Resaca de domingo por la mañana



Todos nos aventuramos en las penumbras de nuestra conciencia con el fin de desencadenarnos del dolor y de todo lo que nos pueda hacer mal. Sin embargo, muchas veces nos encontramos con ramificaciones y altibajos que socavan nuestras intenciones. Es en ese momento cuando ingresa la música, nos libera y nos invita a luchar por lo que mas queremos.

Estas palabras quedarán arrojadas al vacío, como cualquier atisbo de acercamiento que pueda desenmarañar desde mi cabeza hasta mis manos. 

Quién sabe si alguno de estos días, alguna de estas noches, nos veremos otra vez.



G.-

lunes, 6 de agosto de 2018

Ojalá

Ojalá pase algo que me borre de pronto,
Una luz cegadora,
Un disparo de nieve,
Ojalá por lo menos que me lleve la muerte...


G.-

martes, 3 de abril de 2018

Aún soñando

Imagen: Marcelo Anselmo
Música: Gabriel Rossini


Esta es la historia de un amigo. De un hermano. Esta es mi historia también, porque me hice uno con él y nos fundimos en un único mensaje. Aquel que reza sobre la nostalgia profunda de lo no vivido. Aquel sueño inalcanzable de entreverarnos con el mar, nadando hacia la luz. 

Pensamos una y otra vez sobre las formas que tenemos de amar. Las formas en las que el amor se nos presenta y nos interpela. Para mí, el amor es la música y sus múltiples interferencias en la vida: cuando te eriza la piel, cuando te hace llorar, cuando te hace sonreir o gemir de placer. Las múltiples formas del amor son las múltiples formas de la música y de las imagenes que ella provoca en nuestras cabezas. 

Tantas veces pretendemos abrazar esta vida sin abrazarnos a la música, sin darnos cuenta que lo único que nos sigue salvando de la peste de la muerte es el triunfo de la música. Ella siempre gana, porque no tiene oponente alguno. Nada ni nadie puede parársele en frente y darle pelea, porque nos atraviesa de lleno por arriba y abajo, por los lados y directo hacia el alma. 


G.-

martes, 27 de marzo de 2018

El nacimiento del Ave fénix

Primera parte.
El nacimiento del Ave fénix. De por sí, es una paradoja, ya que el momento de su irrupción en el mundo coincide con el de su desvanecimiento y la consecuente conversión en cenizas. Paradoja, como la de toda nuestra existencia junta, apelotonada en una frase o en un conjunto de sonidos.

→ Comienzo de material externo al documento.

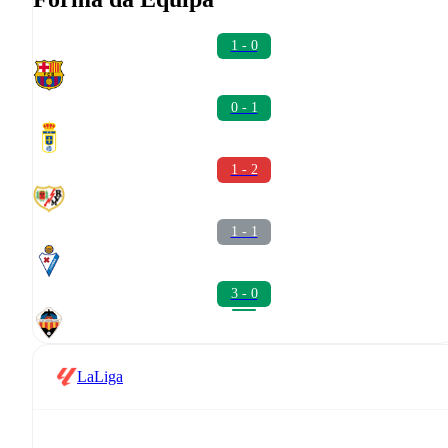
1 - 0
0 - 1
1 - 2
1 - 1
3 - 0
LaLiga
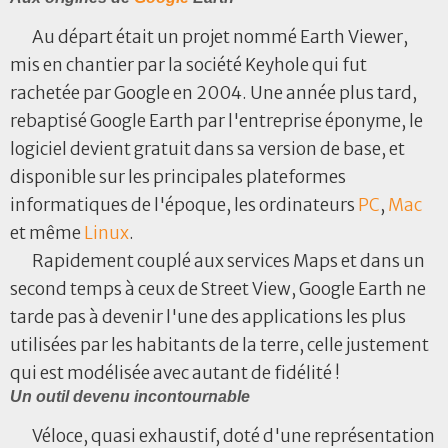
Au départ était un projet nommé Earth Viewer,
mis en chantier par la société Keyhole qui fut
rachetée par Google en 2004. Une année plus tard,
rebaptisé Google Earth par l'entreprise éponyme, le
logiciel devient gratuit dans sa version de base, et
disponible sur les principales plateformes
informatiques de l'époque, les ordinateurs
PC
,
Mac
et même
Linux
.
Rapidement couplé aux services Maps et dans un
second temps à ceux de Street View, Google Earth ne
tarde pas à devenir l'une des applications les plus
utilisées par les habitants de la terre, celle justement
qui est modélisée avec autant de fidélité !
Un outil devenu incontournable
Véloce, quasi exhaustif, doté d'une représentation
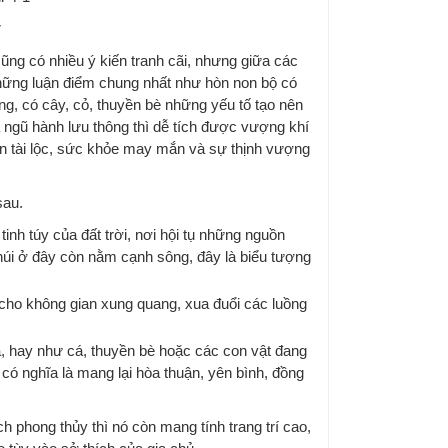
y
ũng có nhiều ý kiến tranh cãi, nhưng giữa các
những luận điểm chung nhất như hòn non bộ có
ng, có cây, cỏ, thuyền bè những yếu tố tạo nên
 ngũ hành lưu thông thì dễ tích được vượng khí
n tài lộc, sức khỏe may mắn và sự thịnh vượng
sau.
tinh túy của đất trời, nơi hội tụ những nguồn
 núi ở đây còn nằm cạnh sông, đây là biểu tượng
 cho không gian xung quang, xua đuổi các luồng
á, hay như cá, thuyền bè hoặc các con vật đang
có nghĩa là mang lại hòa thuận, yên bình, đồng
ch phong thủy thì nó còn mang tính trang trí cao,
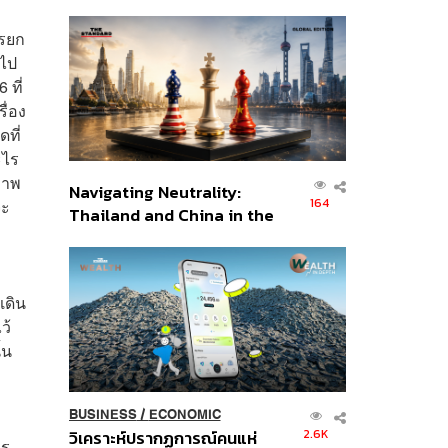
เศรษฐกิจเชิงรุก ประกาศหุ้น
ส่วนยุทธศาสตร์ไทย –
ารยก
อินโดนีเซีย
อไป
 ที่
ื่อง
ที่
ะไร
ภาพ
Navigating Neutrality:
164
จะ
Thailand and China in the
Age of a New Global
Order
เดิน
ว้
้น
BUSINESS
/
ECONOMIC
2.6K
วิเคราะห์ปรากฏการณ์คนแห่
ไร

De esa forma se vuelve sempiterno. Es decir, es un ente que tiene comienzo pero no final. Aunque también podríamos discutir si acaso no es eterno. ¿Cómo saberlo? Como la paradoja del huevo y la gallina, no sabemos qué fue primero: si el fuego y la muerte o las cenizas y el renacer impertérrito.

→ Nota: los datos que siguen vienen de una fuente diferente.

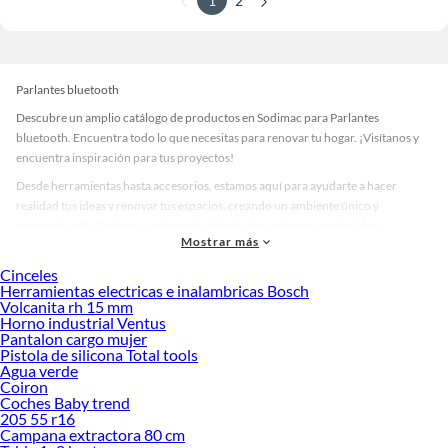
1
2
Parlantes bluetooth
Descubre un amplio catálogo de productos en Sodimac para Parlantes
bluetooth. Encuentra todo lo que necesitas para renovar tu hogar. ¡Visítanos y
encuentra inspiración para tus proyectos!
Desde herramientas hasta accesorios, estamos aquí para ayudarte a hacer
realidad tus ideas y renovar tus espacios, creando un ambiente único y
personalizado. Explora nuestra selección de herramientas, materiales y
Mostrar más
accesorios de calidad que te ayudarán a crear un espacio más tú.
Cinceles
Desde remodelaciones hasta proyectos de decoración, estamos aquí para hacer
Herramientas electricas e inalambricas Bosch
tus ideas realidad. ¡Visítanos y encuentra todo lo que tenemos para ofrecerte en
Volcanita rh 15 mm
Parlantes bluetooth!
Horno industrial Ventus
Pantalon cargo mujer
Explora la variedad de productos de Parlantes bluetooth en Sodimac
Pistola de silicona Total tools
Agua verde
Herramientas, materiales y accesorios de calidad para tus proyectos y
Coiron
renovación de espacios. ¡Visítanos y descubre todo lo que tenemos para
Coches Baby trend
ofrecerte!
205 55 r16
Campana extractora 80 cm
Encuentra una amplia variedad de productos de Parlantes bluetooth en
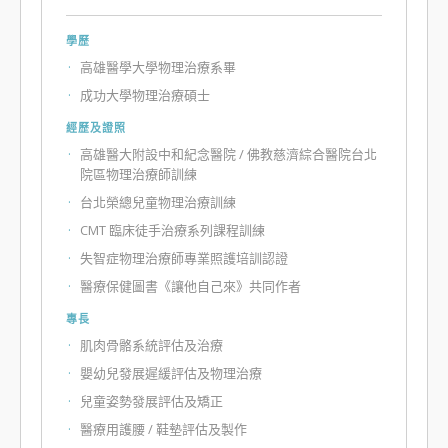
學歷
高雄醫學大學物理治療系畢
成功大學物理治療碩士
經歷及證照
高雄醫大附設中和紀念醫院 / 佛教慈濟綜合醫院台北
院區物理治療師訓練
台北榮總兒童物理治療訓練
CMT 臨床徒手治療系列課程訓練
失智症物理治療師專業照護培訓認證
醫療保健圖書《讓他自己來》共同作者
專長
肌肉骨骼系統評估及治療
嬰幼兒發展遲緩評估及物理治療
兒童姿勢發展評估及矯正
醫療用護腰 / 鞋墊評估及製作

Composición original. Disfrútenlo.





G.-

sábado, 27 de enero de 2018

Aviso de muerte

Ya no hay cartas suicidas. Ahora se anuncia por redes sociales. La persona, simplemente, se va, se sumerge en esa vorágine descontrolada de goce perpetuo y satisfacciones inmediatas.

Mientras más se enteren, más efectivo es el mensaje. ¿Qué pasará por su cabeza en ese momento? ¿Acaso pensará en qué otra foto ha de subir mañana? ¿Nunca te lo preguntaste? Creo que todos lo sabemos. Sino, no se explica este circo de la muerte diaria a la que asistimos, sin preaviso, todos los días de la vida. A cada momento que pasa, nos matamos un poquito más. Ya nada queda.

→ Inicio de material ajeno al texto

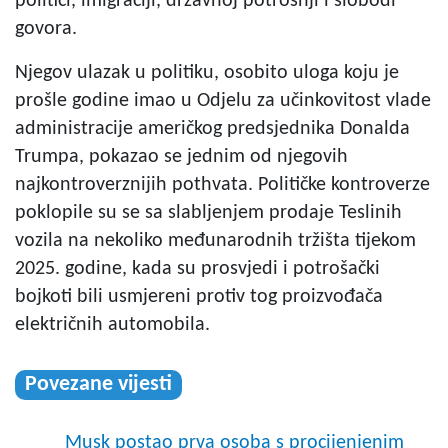
politici, imigraciji, državnoj potrošnji i slobodi
govora.
Njegov ulazak u politiku, osobito uloga koju je
prošle godine imao u Odjelu za učinkovitost vlade
administracije američkog predsjednika Donalda
Trumpa, pokazao se jednim od njegovih
najkontroverznijih pothvata. Političke kontroverze
poklopile su se sa slabljenjem prodaje Teslinih
vozila na nekoliko međunarodnih tržišta tijekom
2025. godine, kada su prosvjedi i potrošački
bojkoti bili usmjereni protiv tog proizvođača
električnih automobila.
Povezane vijesti
Musk postao prva osoba s procijenjenim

Sólo polvo. Sólo silencio. Sólo olvido. El tiempo es de quien lo gasta y, como tal, nunca es, porque el tiempo se nos esfuma de las manos en el mismísimo instante en el que intentamos - siempre infructuosamente - asirlo.

Sin embargo, quedamos. Quedamos solos. Desvalidos de nosotros mismo.




Imagen de Think Lumi (https://www.instagram.com/thinklumi/)



G.-

viernes, 13 de octubre de 2017

¿Dónde estoy?

¿Dónde estoy?
Ya no lo estoy.
Ni donde estaba, ni donde debería estar.
Me fui.
Ya no estoy.
¿Dónde estoy?

No me busques
porque ni yo puedo encontrarme,
ni en los balcones,
ni en los jardines,
ni en el suelo,
ni en el aire.
¿Dónde estoy?

No hay peor pérdida que la del sentido,
porque no sabés dónde estás,
ni a dónde vas,
ni qué querés,
ni porqué.

Y sin embargo,
todos están ahí,
todos te preguntan por hoy o por ayer,
a nadie realmente importa lo que sea,
lo que importa es que no te importe importar,
porque a nadie importa lo que realmente va,
sino lo que fue o lo que debería ser.

Kant ganó.
Todos perdimos.
¿Dónde estoy?

domingo, 12 de marzo de 2017

Barro, tal vez...

Me baño tres o cuatro veces al día. La humedad se me pega al cuerpo como el viento cálido se cuela por entre los escaparates de los edificios. De día veo sombras en el balcón, de esas que me acompañan hasta la cama por la noche. No puedo dejar de pensar que todo este desastre organizado que veo por la ventana no tiene sentido alguno más que el de huir. Nos encerramos para huir del encierro, suponiendo que es liberador y sin embargo, no.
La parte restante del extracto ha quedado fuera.